#### TASK DESCRIPTION:
Every line from the one containing "Look at this" to the last line of the listing below should be given again exactly.
WORKING DATA START
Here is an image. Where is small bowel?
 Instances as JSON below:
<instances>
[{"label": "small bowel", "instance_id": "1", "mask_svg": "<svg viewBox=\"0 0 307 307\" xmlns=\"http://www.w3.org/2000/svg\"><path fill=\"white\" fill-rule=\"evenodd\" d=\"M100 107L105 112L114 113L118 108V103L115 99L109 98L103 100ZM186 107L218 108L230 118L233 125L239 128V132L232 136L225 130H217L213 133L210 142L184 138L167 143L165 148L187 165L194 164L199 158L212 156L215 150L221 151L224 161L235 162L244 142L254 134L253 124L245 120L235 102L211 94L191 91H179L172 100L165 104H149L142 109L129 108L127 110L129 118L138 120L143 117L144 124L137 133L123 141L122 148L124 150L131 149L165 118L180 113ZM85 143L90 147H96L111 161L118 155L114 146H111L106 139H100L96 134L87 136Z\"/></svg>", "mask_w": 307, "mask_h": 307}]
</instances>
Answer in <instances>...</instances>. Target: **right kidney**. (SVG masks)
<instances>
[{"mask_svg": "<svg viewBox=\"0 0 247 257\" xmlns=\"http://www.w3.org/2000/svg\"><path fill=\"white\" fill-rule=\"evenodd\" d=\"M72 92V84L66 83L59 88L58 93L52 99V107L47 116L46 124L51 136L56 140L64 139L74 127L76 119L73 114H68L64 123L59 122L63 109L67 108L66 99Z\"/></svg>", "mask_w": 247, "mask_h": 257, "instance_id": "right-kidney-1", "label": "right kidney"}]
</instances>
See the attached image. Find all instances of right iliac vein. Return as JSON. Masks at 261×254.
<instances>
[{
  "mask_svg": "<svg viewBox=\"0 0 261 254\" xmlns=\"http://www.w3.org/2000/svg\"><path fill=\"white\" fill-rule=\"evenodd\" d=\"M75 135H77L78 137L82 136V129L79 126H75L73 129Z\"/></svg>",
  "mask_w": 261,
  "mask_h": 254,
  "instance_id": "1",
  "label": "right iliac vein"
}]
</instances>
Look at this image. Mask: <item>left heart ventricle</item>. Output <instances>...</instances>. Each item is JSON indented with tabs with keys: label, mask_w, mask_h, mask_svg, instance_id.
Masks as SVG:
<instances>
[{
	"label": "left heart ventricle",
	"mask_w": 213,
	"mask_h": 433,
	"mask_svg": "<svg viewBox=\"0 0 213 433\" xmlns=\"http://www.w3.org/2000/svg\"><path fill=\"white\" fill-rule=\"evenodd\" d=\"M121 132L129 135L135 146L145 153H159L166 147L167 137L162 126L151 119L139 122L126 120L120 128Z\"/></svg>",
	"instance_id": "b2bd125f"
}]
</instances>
WORKING DATA END
#### ANSWER TO THE PROBLEM:
Look at this image. Mask: <item>left heart ventricle</item>. Output <instances>...</instances>. Each item is JSON indented with tabs with keys: label, mask_w, mask_h, mask_svg, instance_id.
Masks as SVG:
<instances>
[{
	"label": "left heart ventricle",
	"mask_w": 213,
	"mask_h": 433,
	"mask_svg": "<svg viewBox=\"0 0 213 433\" xmlns=\"http://www.w3.org/2000/svg\"><path fill=\"white\" fill-rule=\"evenodd\" d=\"M121 132L129 135L135 146L145 153H159L166 147L167 137L162 126L151 119L139 122L126 120L120 128Z\"/></svg>",
	"instance_id": "b2bd125f"
}]
</instances>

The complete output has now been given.